■ **EXERCISE DETAILS**: Quote the material below exactly as written, from the first line to the line that holds "Kontakt (930, 46)", endpoints included.

□ □ □ □ □

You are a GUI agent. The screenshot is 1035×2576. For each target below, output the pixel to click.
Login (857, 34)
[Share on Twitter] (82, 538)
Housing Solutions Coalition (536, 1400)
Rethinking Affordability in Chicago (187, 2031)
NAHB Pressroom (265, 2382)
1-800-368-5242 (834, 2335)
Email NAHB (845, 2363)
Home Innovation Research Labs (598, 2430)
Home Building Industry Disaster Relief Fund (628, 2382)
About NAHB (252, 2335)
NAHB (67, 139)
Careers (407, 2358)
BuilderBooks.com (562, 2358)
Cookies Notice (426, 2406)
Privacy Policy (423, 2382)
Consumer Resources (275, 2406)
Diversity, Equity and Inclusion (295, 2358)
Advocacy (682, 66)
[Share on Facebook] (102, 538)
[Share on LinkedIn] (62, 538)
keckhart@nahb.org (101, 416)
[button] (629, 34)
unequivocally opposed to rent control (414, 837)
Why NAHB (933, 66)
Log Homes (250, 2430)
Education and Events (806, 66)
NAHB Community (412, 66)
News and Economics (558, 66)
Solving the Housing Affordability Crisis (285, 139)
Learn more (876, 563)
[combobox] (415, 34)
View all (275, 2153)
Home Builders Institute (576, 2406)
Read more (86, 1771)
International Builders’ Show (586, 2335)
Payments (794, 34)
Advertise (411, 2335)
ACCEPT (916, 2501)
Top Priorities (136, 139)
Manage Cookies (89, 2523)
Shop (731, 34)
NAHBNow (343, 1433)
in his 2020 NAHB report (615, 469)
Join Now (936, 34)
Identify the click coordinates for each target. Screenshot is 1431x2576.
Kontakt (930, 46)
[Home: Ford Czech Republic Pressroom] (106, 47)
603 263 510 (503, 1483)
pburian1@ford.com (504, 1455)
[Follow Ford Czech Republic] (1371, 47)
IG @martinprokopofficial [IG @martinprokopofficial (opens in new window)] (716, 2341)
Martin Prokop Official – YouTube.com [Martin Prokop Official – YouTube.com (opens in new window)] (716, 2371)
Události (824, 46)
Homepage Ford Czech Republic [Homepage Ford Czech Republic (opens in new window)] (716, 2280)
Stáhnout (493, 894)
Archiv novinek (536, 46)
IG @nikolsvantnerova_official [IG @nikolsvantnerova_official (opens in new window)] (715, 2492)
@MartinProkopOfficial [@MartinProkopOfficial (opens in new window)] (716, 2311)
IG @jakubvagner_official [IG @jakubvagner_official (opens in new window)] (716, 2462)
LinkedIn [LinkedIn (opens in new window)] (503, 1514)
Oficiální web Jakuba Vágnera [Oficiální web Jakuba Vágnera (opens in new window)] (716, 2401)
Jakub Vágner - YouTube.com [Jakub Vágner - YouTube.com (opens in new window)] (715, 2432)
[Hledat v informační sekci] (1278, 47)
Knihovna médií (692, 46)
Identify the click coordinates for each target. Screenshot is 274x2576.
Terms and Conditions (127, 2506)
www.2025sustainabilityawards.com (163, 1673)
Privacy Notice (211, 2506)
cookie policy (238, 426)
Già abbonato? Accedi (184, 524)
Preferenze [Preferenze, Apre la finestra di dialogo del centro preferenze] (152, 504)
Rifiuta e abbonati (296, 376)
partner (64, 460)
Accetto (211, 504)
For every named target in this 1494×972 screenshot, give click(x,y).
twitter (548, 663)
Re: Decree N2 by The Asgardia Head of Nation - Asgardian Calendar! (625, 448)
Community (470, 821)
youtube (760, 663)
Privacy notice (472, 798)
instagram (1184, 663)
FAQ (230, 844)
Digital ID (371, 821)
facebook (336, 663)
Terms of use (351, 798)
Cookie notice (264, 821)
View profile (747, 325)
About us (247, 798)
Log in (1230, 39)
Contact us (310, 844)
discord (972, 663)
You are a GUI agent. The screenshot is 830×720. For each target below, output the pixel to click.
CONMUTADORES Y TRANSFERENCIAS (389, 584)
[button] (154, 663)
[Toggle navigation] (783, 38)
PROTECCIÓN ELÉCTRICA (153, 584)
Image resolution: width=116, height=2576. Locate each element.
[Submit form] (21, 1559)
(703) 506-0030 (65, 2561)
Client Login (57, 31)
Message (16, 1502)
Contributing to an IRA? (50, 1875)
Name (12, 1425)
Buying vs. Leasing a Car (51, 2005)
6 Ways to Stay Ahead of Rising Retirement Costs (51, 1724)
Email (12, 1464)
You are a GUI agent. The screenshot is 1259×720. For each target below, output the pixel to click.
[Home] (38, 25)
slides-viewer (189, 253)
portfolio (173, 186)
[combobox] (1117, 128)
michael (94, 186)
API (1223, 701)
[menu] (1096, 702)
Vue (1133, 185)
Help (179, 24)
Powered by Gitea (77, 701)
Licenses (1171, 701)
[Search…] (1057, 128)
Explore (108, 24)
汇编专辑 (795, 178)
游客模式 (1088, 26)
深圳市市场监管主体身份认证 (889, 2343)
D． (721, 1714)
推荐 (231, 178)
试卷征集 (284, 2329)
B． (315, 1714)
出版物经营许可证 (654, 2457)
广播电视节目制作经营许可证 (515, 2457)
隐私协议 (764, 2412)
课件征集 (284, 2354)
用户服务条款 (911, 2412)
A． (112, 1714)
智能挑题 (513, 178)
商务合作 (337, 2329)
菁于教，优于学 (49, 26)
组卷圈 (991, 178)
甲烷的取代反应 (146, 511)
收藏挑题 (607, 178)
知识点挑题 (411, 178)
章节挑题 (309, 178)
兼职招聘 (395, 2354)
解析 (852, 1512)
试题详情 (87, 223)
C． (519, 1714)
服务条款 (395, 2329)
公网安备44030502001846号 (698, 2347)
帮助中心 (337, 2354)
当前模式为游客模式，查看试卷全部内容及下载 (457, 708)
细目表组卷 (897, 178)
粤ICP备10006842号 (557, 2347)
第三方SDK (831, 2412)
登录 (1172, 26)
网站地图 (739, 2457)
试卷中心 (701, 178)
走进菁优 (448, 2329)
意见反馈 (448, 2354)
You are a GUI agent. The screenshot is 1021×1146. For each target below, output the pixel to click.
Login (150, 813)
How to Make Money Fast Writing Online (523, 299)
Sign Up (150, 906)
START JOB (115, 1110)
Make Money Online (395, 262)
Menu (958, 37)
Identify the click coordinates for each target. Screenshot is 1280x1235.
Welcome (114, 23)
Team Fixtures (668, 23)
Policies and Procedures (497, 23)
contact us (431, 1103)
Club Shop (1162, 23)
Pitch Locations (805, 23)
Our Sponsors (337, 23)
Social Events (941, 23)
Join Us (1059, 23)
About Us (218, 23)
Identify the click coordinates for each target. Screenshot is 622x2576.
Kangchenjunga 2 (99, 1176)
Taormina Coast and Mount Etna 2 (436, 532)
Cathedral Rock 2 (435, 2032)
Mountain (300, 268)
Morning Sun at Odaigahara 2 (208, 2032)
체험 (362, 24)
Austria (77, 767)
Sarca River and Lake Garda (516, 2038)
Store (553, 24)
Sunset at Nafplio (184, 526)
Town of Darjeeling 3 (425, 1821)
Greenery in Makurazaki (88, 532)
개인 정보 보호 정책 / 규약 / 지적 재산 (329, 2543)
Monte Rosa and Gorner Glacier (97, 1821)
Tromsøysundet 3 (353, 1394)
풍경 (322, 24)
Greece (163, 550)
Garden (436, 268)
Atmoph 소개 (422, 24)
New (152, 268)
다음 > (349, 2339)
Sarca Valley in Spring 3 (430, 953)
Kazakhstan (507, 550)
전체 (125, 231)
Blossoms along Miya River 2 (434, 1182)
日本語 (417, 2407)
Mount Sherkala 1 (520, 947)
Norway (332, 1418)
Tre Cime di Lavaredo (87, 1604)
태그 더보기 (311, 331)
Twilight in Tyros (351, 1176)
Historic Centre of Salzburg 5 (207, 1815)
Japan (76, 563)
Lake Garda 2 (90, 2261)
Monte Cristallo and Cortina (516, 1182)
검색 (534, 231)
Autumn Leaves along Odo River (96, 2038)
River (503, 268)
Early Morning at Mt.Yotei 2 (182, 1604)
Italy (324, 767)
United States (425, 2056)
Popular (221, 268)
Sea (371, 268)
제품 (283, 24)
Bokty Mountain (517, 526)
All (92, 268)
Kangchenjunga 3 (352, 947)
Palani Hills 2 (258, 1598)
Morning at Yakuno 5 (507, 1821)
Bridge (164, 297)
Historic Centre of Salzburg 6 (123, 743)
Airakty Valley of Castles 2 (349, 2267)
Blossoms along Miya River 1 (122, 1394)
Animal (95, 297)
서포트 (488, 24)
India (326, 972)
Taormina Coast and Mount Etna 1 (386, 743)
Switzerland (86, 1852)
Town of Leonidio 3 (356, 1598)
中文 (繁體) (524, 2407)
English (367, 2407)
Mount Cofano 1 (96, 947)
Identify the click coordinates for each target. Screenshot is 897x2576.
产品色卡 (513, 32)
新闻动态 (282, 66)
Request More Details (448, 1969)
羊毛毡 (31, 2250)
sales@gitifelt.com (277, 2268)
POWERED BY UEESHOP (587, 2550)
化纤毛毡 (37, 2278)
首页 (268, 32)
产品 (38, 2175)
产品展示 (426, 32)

□ □ □ □ □

■ **SOLUTION TO THIS TASK**:
You are a GUI agent. The screenshot is 1035×2576. For each target below, output the pixel to click.
Login (857, 34)
[Share on Twitter] (82, 538)
Housing Solutions Coalition (536, 1400)
Rethinking Affordability in Chicago (187, 2031)
NAHB Pressroom (265, 2382)
1-800-368-5242 (834, 2335)
Email NAHB (845, 2363)
Home Innovation Research Labs (598, 2430)
Home Building Industry Disaster Relief Fund (628, 2382)
About NAHB (252, 2335)
NAHB (67, 139)
Careers (407, 2358)
BuilderBooks.com (562, 2358)
Cookies Notice (426, 2406)
Privacy Policy (423, 2382)
Consumer Resources (275, 2406)
Diversity, Equity and Inclusion (295, 2358)
Advocacy (682, 66)
[Share on Facebook] (102, 538)
[Share on LinkedIn] (62, 538)
keckhart@nahb.org (101, 416)
[button] (629, 34)
unequivocally opposed to rent control (414, 837)
Why NAHB (933, 66)
Log Homes (250, 2430)
Education and Events (806, 66)
NAHB Community (412, 66)
News and Economics (558, 66)
Solving the Housing Affordability Crisis (285, 139)
Learn more (876, 563)
[combobox] (415, 34)
View all (275, 2153)
Home Builders Institute (576, 2406)
Read more (86, 1771)
International Builders’ Show (586, 2335)
Payments (794, 34)
Advertise (411, 2335)
ACCEPT (916, 2501)
Top Priorities (136, 139)
Manage Cookies (89, 2523)
Shop (731, 34)
NAHBNow (343, 1433)
in his 2020 NAHB report (615, 469)
Join Now (936, 34)
Identify the click coordinates for each target. Screenshot is 1431x2576.
Kontakt (930, 46)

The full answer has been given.